In order to compare the improvement effect of different versions of Wise-IoU on the model, we conducted further ablation experiments on the loss function Wise-IoU. The experimental data are shown in Table 4. On the basis of adding Defconv2 and SimAm to the model, Wiouv1, Wiouv2 and Wiouv3 were added respectively. The experimental results show that mAP@0.5 of Wiouv3 increases by 0.86% and 0.7%, mAP@0.5:0.95 by 0.1% and 0.6%, respectively, compared with Wiouv1 and Wiouv2. At the same time, the average detection speed of each image is decreased by 0.03ms and 1.9ms, respectively. Through the above comparative analysis, Wiouv3 can improve the effect of our model better.

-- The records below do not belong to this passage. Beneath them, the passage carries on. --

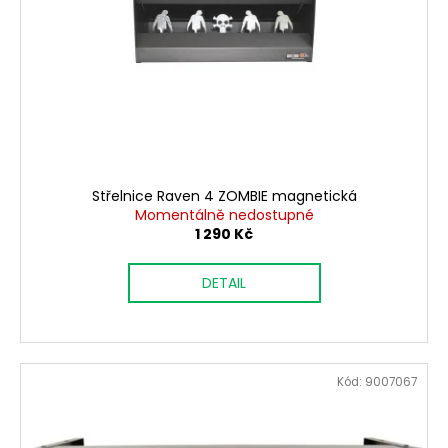
Střelnice Raven 4 ZOMBIE magnetická
Momentálně nedostupné
1 290 Kč
DETAIL
Kód:
9007067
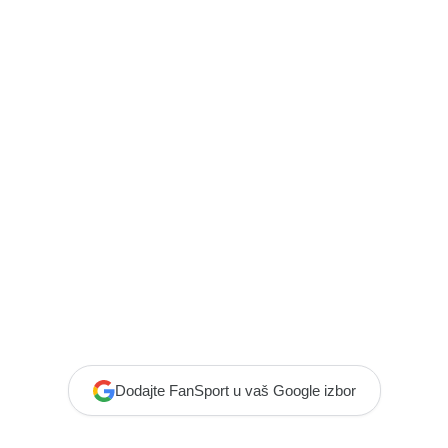
Dodajte FanSport u vaš Google izbor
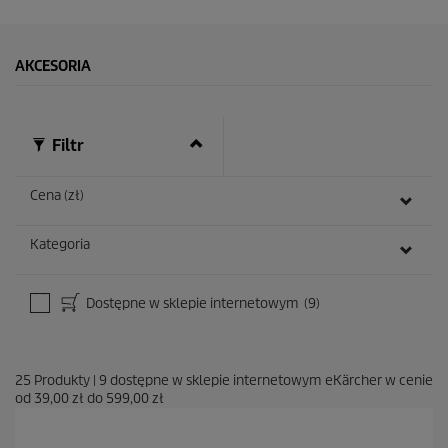
AKCESORIA
Filtr
Cena (zł)
Kategoria
Dostępne w sklepie internetowym
(9)
25
Produkty
|
9
dostępne w sklepie internetowym eKärcher w cenie
od
39,00 zł
do
599,00 zł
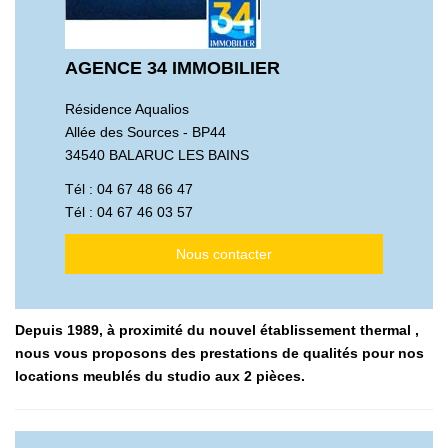
AGENCE 34 IMMOBILIER
Résidence Aqualios
Allée des Sources - BP44
34540 BALARUC LES BAINS
Tél :
04 67 48 66 47
Tél :
04 67 46 03 57
Nous contacter
Depuis 1989, à proximité du nouvel établissement thermal ,
nous vous proposons des prestations de qualités pour nos
locations meublés du studio aux 2 pièces.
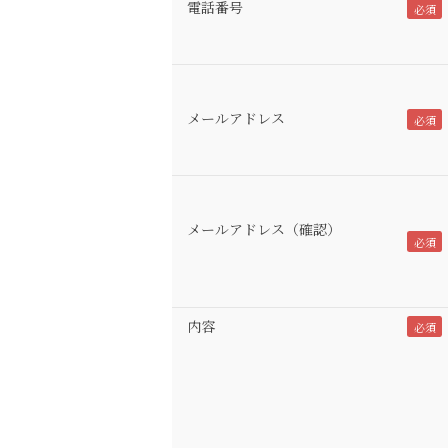
電話番号
メールアドレス
メールアドレス（確認）
内容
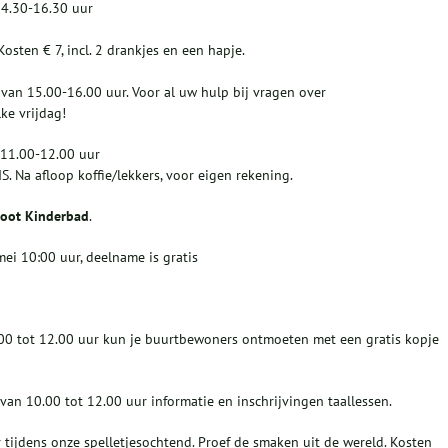
14.30-16.30 uur
osten € 7, incl. 2 drankjes en een hapje.
i
van 15.00-16.00 uur. Voor al uw hulp bij vragen over
lke vrijdag!
 11.00-12.00 uur
. Na afloop koffie/lekkers, voor eigen rekening.
root Kinderbad
.
i 10:00 uur, deelname is gratis
0 tot 12.00 uur kun je buurtbewoners ontmoeten met een gratis kopje
an 10.00 tot 12.00 uur informatie en inschrijvingen taallessen.
tijdens onze spelletjesochtend. Proef de smaken uit de wereld. Kosten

4.3. Pascal VOC dataset experimental results

The PASCAL Visual Object Classes is an open world-class computer vision challenge. The dataset can be applied to classification, localization, detection, segmentation, and action recognition tasks. To validate our method further, we utilized the Pascal VOC dataset, which consists of 17,125 images across 20 categories. We used the public dataset that Pascal VOC2012 to further verify and analyze our model. Our experiment involved dividing the dataset into a training set (12,330 images), a test set (3,425 images), and a validation set (1,370 images), following a 7:2:1 ratio. The hyperparameters used during model training were consistent with those of the underwater target detection dataset. Due to the larger size of the Pascal voc2012 dataset and slower model convergence, we increased the number of epochs trained to 300. The detailed experimental results are presented in Table 5, where the inclusion of the DefConv2, SimAm, and Wiouv3 modules led to improvements of 2.5%, 1.9%, and 1.3% respectively. This demonstrates that these three methods effectively enhance the detection accuracy. Additionally, when comparing the number of parameters in the model, the addition of DefConv2 resulted in a 4.8% reduction, while the inclusion of the SimAm module improved the detection accuracy and recall without altering the number of floating-point operations or parameters in the model. The effectiveness of Wiouv1, Wiouv2, and Wiouv3 on the model based on DefConv2 and SimAm was analyzed. Table 5 shows that Wiouv3 achieved the highest detection accuracy, with mAP@0.5 and mAP@0.95 being 3.5% and 2.4% higher than the original model, respectively.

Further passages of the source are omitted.